YOUR ASSIGNMENT -
Retype each entry verbatim. Do not include the images.

[Transcribed page contents]
╔══

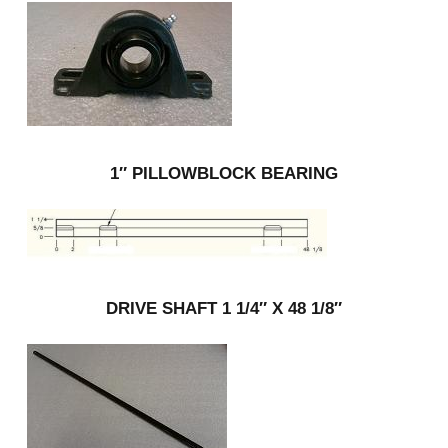
1″ PILLOWBLOCK BEARING
DRIVE SHAFT 1 1/4″ X 48 1/8″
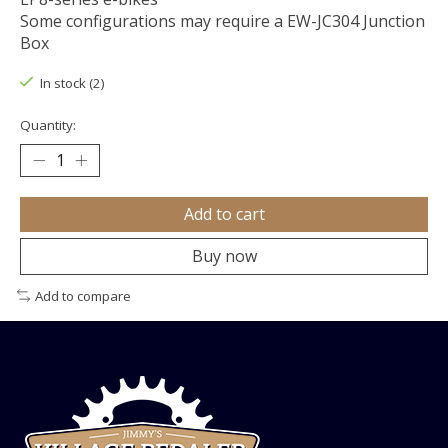
Some configurations may require a EW-JC304 Junction
Box
In stock (2)
Quantity:
Add to cart
Buy now
Add to compare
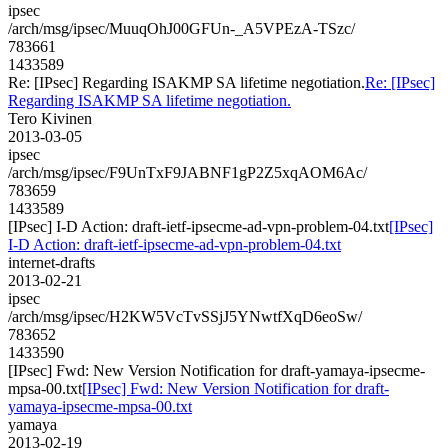
ipsec
/arch/msg/ipsec/MuuqOhJ00GFUn-_A5VPEzA-TSzc/
783661
1433589
Re: [IPsec] Regarding ISAKMP SA lifetime negotiation.
Re: [IPsec]
Regarding ISAKMP SA lifetime negotiation.
Tero Kivinen
2013-03-05
ipsec
/arch/msg/ipsec/F9UnTxF9JABNF1gP2Z5xqAOM6Ac/
783659
1433589
[IPsec] I-D Action: draft-ietf-ipsecme-ad-vpn-problem-04.txt
[IPsec]
I-D Action: draft-ietf-ipsecme-ad-vpn-problem-04.txt
internet-drafts
2013-02-21
ipsec
/arch/msg/ipsec/H2KW5VcTvSSjJ5YNwtfXqD6eoSw/
783652
1433590
[IPsec] Fwd: New Version Notification for draft-yamaya-ipsecme-
mpsa-00.txt
[IPsec] Fwd: New Version Notification for draft-
yamaya-ipsecme-mpsa-00.txt
yamaya
2013-02-19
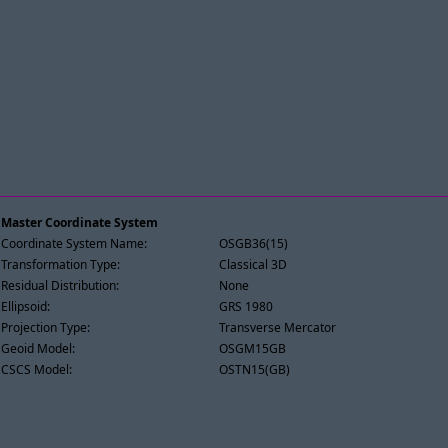
Master Coordinate System
Coordinate System Name:
OSGB36(15)
Transformation Type:
Classical 3D
Residual Distribution:
None
Ellipsoid:
GRS 1980
Projection Type:
Transverse Mercator
Geoid Model:
OSGM15GB
CSCS Model:
OSTN15(GB)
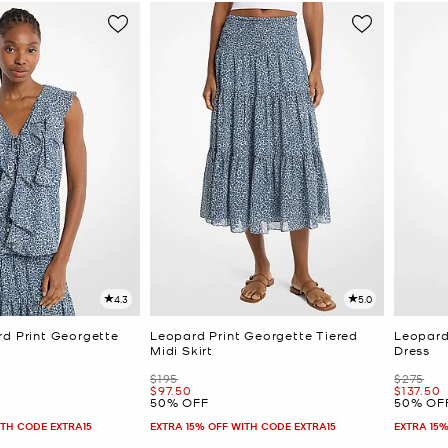
4.3
5.0
rd Print Georgette
Leopard Print Georgette Tiered
Leopard
Midi Skirt
Dress
Was
Was
$195
$275
Now
Now
$97.50
$137.50
50% OFF
50% OF
ITH CODE EXTRA15
EXTRA 15% OFF WITH CODE EXTRA15
EXTRA 15%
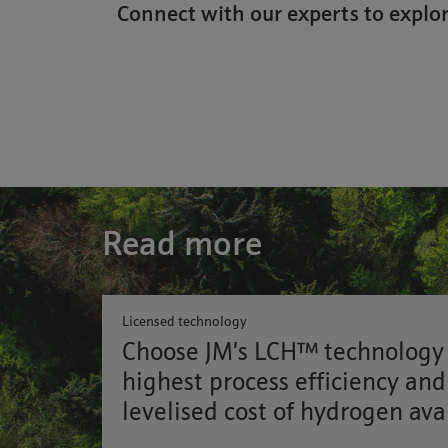
Connect with our experts to explor
Read more
Licensed technology
Choose JM’s LCH™ technology 
highest process efficiency and
levelised cost of hydrogen ava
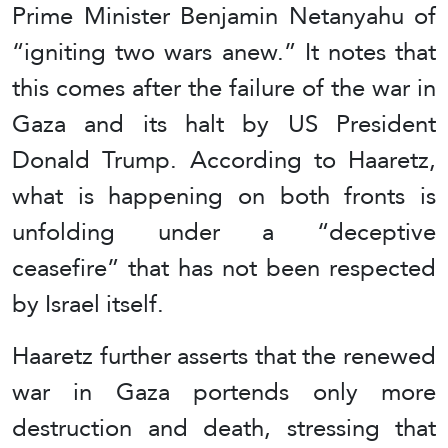
Prime Minister Benjamin Netanyahu of
“igniting two wars anew.” It notes that
this comes after the failure of the war in
Gaza and its halt by US President
Donald Trump. According to Haaretz,
what is happening on both fronts is
unfolding under a “deceptive
ceasefire” that has not been respected
by Israel itself.
Haaretz further asserts that the renewed
war in Gaza portends only more
destruction and death, stressing that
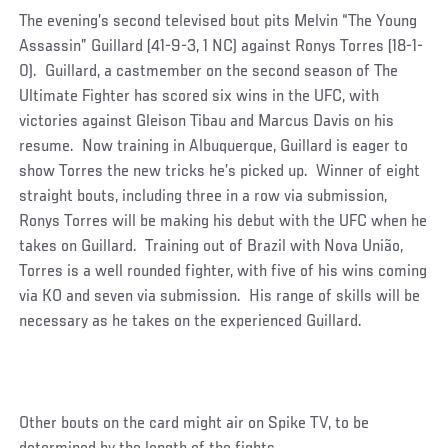
The evening’s second televised bout pits Melvin “The Young
Assassin” Guillard (41-9-3, 1 NC) against Ronys Torres (18-1-
0). Guillard, a castmember on the second season of The
Ultimate Fighter has scored six wins in the UFC, with
victories against Gleison Tibau and Marcus Davis on his
resume. Now training in Albuquerque, Guillard is eager to
show Torres the new tricks he’s picked up. Winner of eight
straight bouts, including three in a row via submission,
Ronys Torres will be making his debut with the UFC when he
takes on Guillard. Training out of Brazil with Nova União,
Torres is a well rounded fighter, with five of his wins coming
via KO and seven via submission. His range of skills will be
necessary as he takes on the experienced Guillard.
Other bouts on the card might air on Spike TV, to be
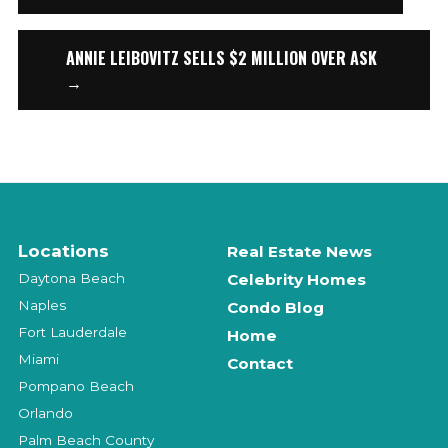
ANNIE LEIBOVITZ SELLS $2 MILLION OVER ASK
→
Locations
Real Estate News
Daytona Beach
Celebrity Homes
Naples
Condo Blog
Fort Lauderdale
Home
Miami
Contact
Pompano Beach
Orlando
Palm Beach County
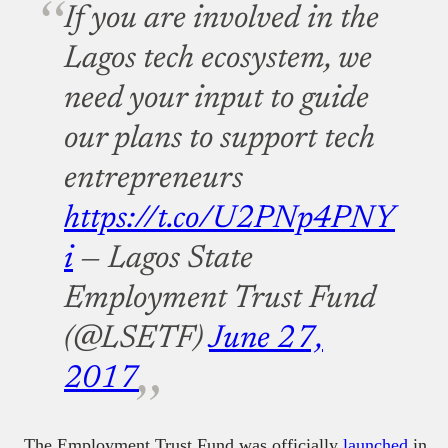
If you are involved in the
Lagos tech ecosystem, we
need your input to guide
our plans to support tech
entrepreneurs
https://t.co/U2PNp4PNY
i
— Lagos State
Employment Trust Fund
(@LSETF)
June 27,
2017
The Employment Trust Fund was officially
launched
in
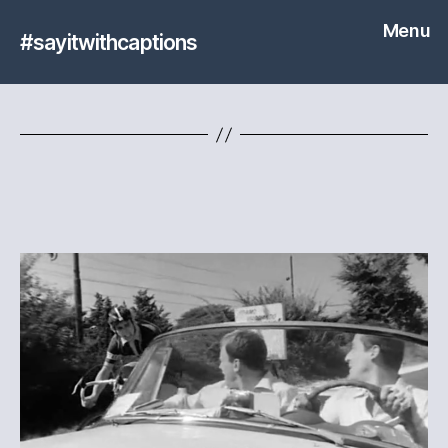
Menu
#sayitwithcaptions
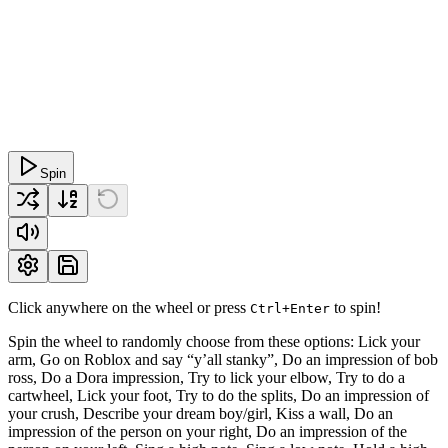
Spin
Click anywhere on the wheel or press
to spin!
Ctrl+Enter
Spin the wheel to randomly choose from these options: Lick your
arm, Go on Roblox and say “y’all stanky”, Do an impression of bob
ross, Do a Dora impression, Try to lick your elbow, Try to do a
cartwheel, Lick your foot, Try to do the splits, Do an impression of
your crush, Describe your dream boy/girl, Kiss a wall, Do an
impression of the person on your right, Do an impression of the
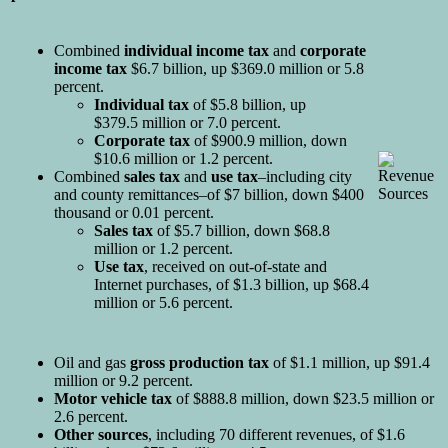
Combined
individual income tax
and
corporate
income tax
$6.7 billion, up $369.0 million or 5.8
percent.
Individual tax
of $5.8 billion, up
$379.5 million or 7.0 percent.
Corporate tax
of $900.9 million, down
$10.6 million or 1.2 percent.
Combined
sales tax
and
use tax
–including city
and county remittances–of $7 billion, down $400
thousand or 0.01 percent.
Sales tax
of $5.7 billion, down $68.8
million or 1.2 percent.
Use tax
, received on out-of-state and
Internet purchases, of $1.3 billion, up $68.4
million or 5.6 percent.
Oil and gas
gross production tax
of $1.1 million, up $91.4
million or 9.2 percent.
Motor vehicle tax
of $888.8 million, down $23.5 million or
2.6 percent.
Other sources
, including 70 different revenues, of $1.6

╚══

RESULT FOR THIS TASK -
1″ PILLOWBLOCK BEARING
DRIVE SHAFT 1 1/4″ X 48 1/8″
Some configurations may require a EW-JC304 Junction
Box
In stock (2)
Quantity:
Add to cart
Buy now
Add to compare
ipsec
/arch/msg/ipsec/MuuqOhJ00GFUn-_A5VPEzA-TSzc/
783661
1433589
Re: [IPsec] Regarding ISAKMP SA lifetime negotiation.
Re: [IPsec]
Regarding ISAKMP SA lifetime negotiation.
Tero Kivinen
2013-03-05
ipsec
/arch/msg/ipsec/F9UnTxF9JABNF1gP2Z5xqAOM6Ac/
783659
1433589
[IPsec] I-D Action: draft-ietf-ipsecme-ad-vpn-problem-04.txt
[IPsec]
I-D Action: draft-ietf-ipsecme-ad-vpn-problem-04.txt
internet-drafts
2013-02-21
ipsec
/arch/msg/ipsec/H2KW5VcTvSSjJ5YNwtfXqD6eoSw/
783652
1433590
[IPsec] Fwd: New Version Notification for draft-yamaya-ipsecme-
mpsa-00.txt
[IPsec] Fwd: New Version Notification for draft-
yamaya-ipsecme-mpsa-00.txt
yamaya
2013-02-19
Master Coordinate System
Coordinate System Name:
OSGB36(15)
Transformation Type:
Classical 3D
Residual Distribution:
None
Ellipsoid:
GRS 1980
Projection Type:
Transverse Mercator
Geoid Model:
OSGM15GB
CSCS Model:
OSTN15(GB)
4.3
5.0
rd Print Georgette
Leopard Print Georgette Tiered
Leopard
Midi Skirt
Dress
Was
Was
$195
$275
Now
Now
$97.50
$137.50
50% OFF
50% OF
ITH CODE EXTRA15
EXTRA 15% OFF WITH CODE EXTRA15
EXTRA 15%
Connect with our experts to explor
Read more
Licensed technology
Choose JM’s LCH™ technology 
highest process efficiency and
levelised cost of hydrogen ava
Prime Minister Benjamin Netanyahu of
“igniting two wars anew.” It notes that
this comes after the failure of the war in
Gaza and its halt by US President
Donald Trump. According to Haaretz,
what is happening on both fronts is
unfolding under a “deceptive
ceasefire” that has not been respected
by Israel itself.
Haaretz further asserts that the renewed
war in Gaza portends only more
destruction and death, stressing that
The evening’s second televised bout pits Melvin “The Young
Assassin” Guillard (41-9-3, 1 NC) against Ronys Torres (18-1-
0). Guillard, a castmember on the second season of The
Ultimate Fighter has scored six wins in the UFC, with
victories against Gleison Tibau and Marcus Davis on his
resume. Now training in Albuquerque, Guillard is eager to
show Torres the new tricks he’s picked up. Winner of eight
straight bouts, including three in a row via submission,
Ronys Torres will be making his debut with the UFC when he
takes on Guillard. Training out of Brazil with Nova União,
Torres is a well rounded fighter, with five of his wins coming
via KO and seven via submission. His range of skills will be
necessary as he takes on the experienced Guillard.
Other bouts on the card might air on Spike TV, to be
ANNIE LEIBOVITZ SELLS $2 MILLION OVER ASK
→
Locations
Real Estate News
Daytona Beach
Celebrity Homes
Naples
Condo Blog
Fort Lauderdale
Home
Miami
Contact
Pompano Beach
Orlando
Palm Beach County
If you are involved in the
Lagos tech ecosystem, we
need your input to guide
our plans to support tech
entrepreneurs
https://t.co/U2PNp4PNY
i
— Lagos State
Employment Trust Fund
(@LSETF)
June 27,
2017
The Employment Trust Fund was officially
launched
in
Menu
#sayitwithcaptions
Spin
Click anywhere on the wheel or press
to spin!
Ctrl+Enter
Spin the wheel to randomly choose from these options: Lick your
arm, Go on Roblox and say “y’all stanky”, Do an impression of bob
ross, Do a Dora impression, Try to lick your elbow, Try to do a
cartwheel, Lick your foot, Try to do the splits, Do an impression of
your crush, Describe your dream boy/girl, Kiss a wall, Do an
impression of the person on your right, Do an impression of the
Combined
individual income tax
and
corporate
income tax
$6.7 billion, up $369.0 million or 5.8
percent.
Individual tax
of $5.8 billion, up
$379.5 million or 7.0 percent.
Corporate tax
of $900.9 million, down
$10.6 million or 1.2 percent.
Combined
sales tax
and
use tax
–including city
and county remittances–of $7 billion, down $400
thousand or 0.01 percent.
Sales tax
of $5.7 billion, down $68.8
million or 1.2 percent.
Use tax
, received on out-of-state and
Internet purchases, of $1.3 billion, up $68.4
million or 5.6 percent.
Oil and gas
gross production tax
of $1.1 million, up $91.4
million or 9.2 percent.
Motor vehicle tax
of $888.8 million, down $23.5 million or
2.6 percent.
Other sources
, including 70 different revenues, of $1.6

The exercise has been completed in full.